Computing That Serves

Colloquium: Human and Video: Big Data and Small Details


Thursday, April 10, 2014 - 11:00am


Jianbo Shi


Ryan Farrell

We study close interactions among people in game playing or on crowed urban streets.  Our goal is to capture all levels of actions, from body motions and human poses to intentions. 
For human motion, we model it with multiple perceptual quanta: from Recognizable Granularities (human body) to Segmentable Granularities (moving pixels/parts).  We developed a computational process called `graph steering' for resolving perplexity across the different granularity levels. Two instances are presented: 1) detection and tracking of pedestrian under persistent occlusion in urban street videos, and 2) motion and pose estimation of actors in movies.  
For human intention prediction, we explicitly model people trajectories/actions as goal-directed obstacle-avoiding paths with multiple hypotheses.  We create flexible and realistic hypotheses for plausible pedestrian/basketball player trajectories using concepts from Homotopy Class of Planning.  We show examples of tracking people in crowded city and basketball players in games.
This is a joint work with Katerina Fragkiadaki.


Jianbo Shi is an associate professor of Computer and Information Science at University of Pennsylvania. He studied Computer Science and Mathematics as an undergraduate at Cornell University where he received his B.A. in 1994. He received his Ph.D. degree in Computer Science from University of California at Berkeley in 1998. From 1999 to 2002, he was a research faculty at Robotics Institute at Carnegie Mellon University. In 2003 he joined University of Pennsylvania. He was awarded the Longuet-Higgins Prize for a contribution that has stood the test of time in 2007.

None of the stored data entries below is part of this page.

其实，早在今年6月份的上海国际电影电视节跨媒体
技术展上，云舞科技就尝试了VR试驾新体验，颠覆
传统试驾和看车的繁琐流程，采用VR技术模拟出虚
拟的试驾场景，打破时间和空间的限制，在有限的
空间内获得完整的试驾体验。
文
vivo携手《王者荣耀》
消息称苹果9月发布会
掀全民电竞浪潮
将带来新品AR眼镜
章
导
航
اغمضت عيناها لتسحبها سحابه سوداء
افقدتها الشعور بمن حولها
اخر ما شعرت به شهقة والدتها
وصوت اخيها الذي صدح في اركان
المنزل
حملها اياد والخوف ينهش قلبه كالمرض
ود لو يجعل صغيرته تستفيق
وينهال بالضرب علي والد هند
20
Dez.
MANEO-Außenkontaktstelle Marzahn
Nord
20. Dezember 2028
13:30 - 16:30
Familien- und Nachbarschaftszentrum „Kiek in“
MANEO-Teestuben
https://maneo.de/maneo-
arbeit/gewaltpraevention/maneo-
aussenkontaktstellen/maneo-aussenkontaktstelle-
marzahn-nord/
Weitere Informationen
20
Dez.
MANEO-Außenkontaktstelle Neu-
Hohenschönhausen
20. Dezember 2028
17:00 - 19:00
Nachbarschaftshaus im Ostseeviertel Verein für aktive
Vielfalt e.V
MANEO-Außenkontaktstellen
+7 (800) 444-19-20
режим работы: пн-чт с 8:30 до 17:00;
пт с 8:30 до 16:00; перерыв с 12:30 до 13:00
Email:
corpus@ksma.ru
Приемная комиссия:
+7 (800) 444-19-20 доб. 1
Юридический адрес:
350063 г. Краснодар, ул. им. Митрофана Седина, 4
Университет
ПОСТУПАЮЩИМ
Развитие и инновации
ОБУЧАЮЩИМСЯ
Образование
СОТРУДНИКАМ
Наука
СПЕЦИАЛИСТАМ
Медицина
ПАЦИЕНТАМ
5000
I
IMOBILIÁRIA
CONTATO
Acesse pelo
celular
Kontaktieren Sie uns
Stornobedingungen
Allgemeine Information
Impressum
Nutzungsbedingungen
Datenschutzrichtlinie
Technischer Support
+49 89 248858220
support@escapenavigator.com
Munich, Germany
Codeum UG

His primary research interests are in computer vision, including 1) Human recognition with the ultimate goal of developing computation algorithms to understand human behavior in video; 2) Image Segmentation and Object Recognition with the goal to extract “interesting” patterns from data, and guide the grouping process to achieve specific vision tasks, such as recognizing familiar object shapes.